Some analysts believe any decision on the future of Holden will be swift. If GM commits, it needs to be a long term, according to Conomos.
‘‘ It’ll take a decade of very clear thinking … the parent company support of the sibling is crucial,’’ he says.
But Conomos believes Holden can survive. ‘‘ I think it’ll become an important importer.’’
Bound for Detroit
Detroit holds the key to Holden’s future. Fortunately, Holden has friends in high places, including GM design boss Mike Simcoe. While he is now shaping Chevrolets, Cadillacs and Buicks, his passion is Monaros and Commodores.

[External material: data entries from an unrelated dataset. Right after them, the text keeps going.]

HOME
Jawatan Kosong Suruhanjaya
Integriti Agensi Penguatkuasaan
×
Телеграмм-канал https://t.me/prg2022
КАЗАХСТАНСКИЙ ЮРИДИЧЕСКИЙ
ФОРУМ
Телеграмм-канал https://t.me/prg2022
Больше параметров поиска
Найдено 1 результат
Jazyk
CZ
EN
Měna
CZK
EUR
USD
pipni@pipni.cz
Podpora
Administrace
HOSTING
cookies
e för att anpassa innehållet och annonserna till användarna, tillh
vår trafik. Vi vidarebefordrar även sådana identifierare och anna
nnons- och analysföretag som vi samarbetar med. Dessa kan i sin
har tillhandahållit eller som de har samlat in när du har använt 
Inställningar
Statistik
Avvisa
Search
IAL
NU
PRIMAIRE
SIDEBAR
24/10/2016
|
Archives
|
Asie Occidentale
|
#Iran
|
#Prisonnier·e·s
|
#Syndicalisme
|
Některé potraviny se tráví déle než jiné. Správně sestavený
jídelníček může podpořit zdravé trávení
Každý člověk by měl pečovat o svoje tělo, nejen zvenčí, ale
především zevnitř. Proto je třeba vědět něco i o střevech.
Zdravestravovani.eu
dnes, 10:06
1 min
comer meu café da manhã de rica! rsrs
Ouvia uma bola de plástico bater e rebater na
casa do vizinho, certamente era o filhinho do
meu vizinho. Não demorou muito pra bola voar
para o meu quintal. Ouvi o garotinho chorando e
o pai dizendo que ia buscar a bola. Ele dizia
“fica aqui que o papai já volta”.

He is a staunch supporter of the brand and will fight for Holden at every turn.
GM president Dan Ammann is a New Zealander who grew up with Holdens.
And the man in charge of product development for GM is former Holden boss Mark Reuss, largely credited with delaying the manufacturing shutdown.
Reuss bought an FC Holden during his time in Australia and it now spends time in the GM Heritage Centre in Detroit.
They’re important players for what is an enormous fight .
Whether Holden can pull through will depend on the financial will and patience of head office – and a viable strategy.
On recent form they are two big ifs.